In summary, the protocol is designed to ensure proper disinfection or cleaning during the administration of flushing and medication administration via an intravenous line, with specific compliance measures for the disinfecting steps before and after the medication delivery. The study compared the standard practice with the BD PosiFlush SafeScrub.

Data Collection

Data collected during the simulation study included user demographics, current practices, and hospital policies on scrubbing and flushing. Specific metrics recorded were the frequency and duration of scrubbing before flushing for both the standard practice and BD PosiFlush SafeScrub, as well as the drying time allowed before accessing the NAD. For each location, a facilitator was in the room with the participant, and note takers and observers viewed from a separate room or remotely by way of streaming video or poststudy video review (Multimedia Appendix 1). Participants’ overall impressions and reactions to each method were also collected. Data on compliance was collected through direct observation and video recording of the disinfection and flushing workflow process. For standard practice scenarios, participants were asked what their hospital policy was for scrubbing prior to flushing, and they were considered “compliant” if they followed their own individual hospital policy. Policies ranged from scrubbing 5-30 seconds, and some involved the number of times scrubbing back and forth rather than duration. For BD PosiFlush SafeScrub scenarios, participants were considered “compliant” if they scrubbed for at least 10 seconds, for a minimum of eight repetitions clockwise alternating with eight repetitions counterclockwise, in accordance with the IFU. The time was recorded using a stopwatch on a phone. We acknowledge that defining compliance according to the BD PosiFlush SafeScrub IFU (ie, ≥ 10-second scrub with at least eight clockwise and eight counterclockwise repetitions) while using institution-specific scrubbing policies for the standard practice arm introduces methodological asymmetry. However, this approach was intentionally chosen to preserve external validity and generalizability by reflecting the diverse, real-world practices of health care providers in different institutional contexts. In pragmatic study designs, such variation in comparator definitions is often embraced to capture how an intervention performs under routine operational conditions without artificially standardizing comparator practices [6,7].

Moreover, our goal was to assess whether the SafeScrub device promotes compliance beyond prevailing norms, rather than to apply a uniform compliance threshold across both conditions. By allowing participants to follow their own institutional standards in the comparator arm, we both minimized bias from altering habitual workflows and maintained the relevance of our findings to everyday practice.

Thus, the differing compliance definitions enhance the external validity of our results and reinforce the practical utility of the BD PosiFlush SafeScrub device within diverse clinical settings.

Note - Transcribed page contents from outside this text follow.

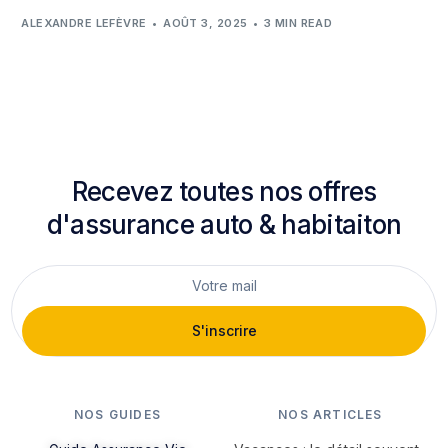
ALEXANDRE LEFÈVRE
AOÛT 3, 2025
3 MIN READ
Recevez toutes nos offres
d'assurance auto & habitaiton
S'inscrire
NOS GUIDES
NOS ARTICLES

Additional data collection methods included prestudy screener criteria, manual observations by note takers, video recordings and images for poststudy analysis, and reviews by data analysts to finalize results and uncover additional insights. After completing all 4 scenarios, participants were asked about their hospital policies and what they stated regarding scrubbing catheter hubs. After participants used the BD PosiFlush SafeScrub in the study, they were asked to complete a user acceptance survey, which was comprised of 15 questions. The survey incorporated both 1-5 and 0-10 Likert-type scales, intentionally selected based on the nature of the information being gathered. The 1-5 scale was used for most survey items to assess agreement with specific usability and compliance statements related to the device (eg, ease of use, learning curve, and reinforcement of guidelines). This scale is standard for capturing general attitudes and perceptions and satisfaction levels with sufficient sensitivity while minimizing respondent fatigue. The 0-10 scale was selectively applied to 2 questions that evaluated broader behavioral intentions–likelihood to recommend and inclination to use the device in clinical practice. These items benefit from greater granularity and are commonly used in health care research. The expanded range enables differentiation among high-positive responses (eg, 8 vs 10), which is important for assessing clinical acceptability and forecasting real-world implementation.

To aid interpretability and comparison across all survey items, responses were summarized using both average ratings (mean [SD]) and the percentage of respondents selecting a high response (defined as ≥4 for 1-5 scale items and ≥8 for 0-10 scale items).

Prior to enrollment, we conducted a priori power analysis based on the three pilot studies for a 2-tailed independent samples t test to determine the required sample size, targeting 80% power at α=.05 to detect a meaningful between-group effect.

Data Analysis

Data were analyzed using R version 4.3.0 (R Foundation for Statistical Computing). Descriptive statistics summarize the data, and inferential statistics, such as chi-square tests, were used to determine the significance of the differences observed. The results were considered significant for all analyses at a 5% level of significance (P<.05).

Ethical Considerations

No patient data were collected in this study, as patients were not included. In accordance with the ethical standards of the Declaration of Helsinki, written informed consent was obtained from all study participants before study initiation [8,9]. Participants were assured that all identifying information would remain confidential and would not be disclosed in any study-related publications. All data were deidentified before analysis to maintain participant anonymity.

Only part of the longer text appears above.